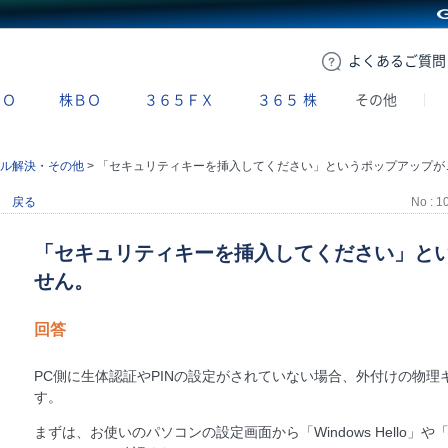
GMOクリック証券
よくある
ご質問
ＢＯ
株ＢＯ
３６５ＦＸ
３６５
株
その他
ル解決・その他
>
「セキュリティキーを挿入してください」というポップアップが出て進めません。
戻る
No : 1
「セキュリティキーを挿入してください」と
せん。
回答
PC側に生体認証やPINの設定がされていない場合、外付けの物理
す。
まずは、お使いのパソコンの設定画面から「Windows Hello」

THE TASK: Look through the data above and report every line in which "セキュリティキーを挿入してください" appears.

RESULT FOR THIS TASK:
「セキュリティキーを挿入してください」というポップアップが出て進めません。
「セキュリティキーを挿入してください」と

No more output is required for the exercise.